* _What the task asks_: Only the text of the records, copied exactly, is wanted; no pictures.

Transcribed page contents
::::::::

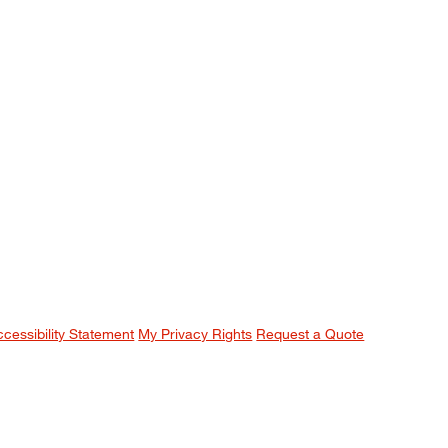
ccessibility Statement
My Privacy Rights
Request a Quote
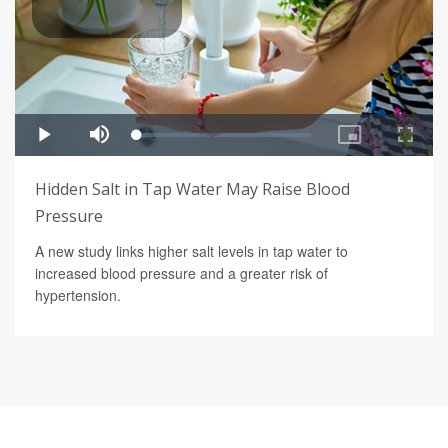
Hidden Salt in Tap Water May Raise Blood
Pressure
A new study links higher salt levels in tap water to
increased blood pressure and a greater risk of
hypertension.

::::::::

* _Solved exercise_:
ccessibility Statement
My Privacy Rights
Request a Quote
Hidden Salt in Tap Water May Raise Blood
Pressure
A new study links higher salt levels in tap water to
increased blood pressure and a greater risk of
hypertension.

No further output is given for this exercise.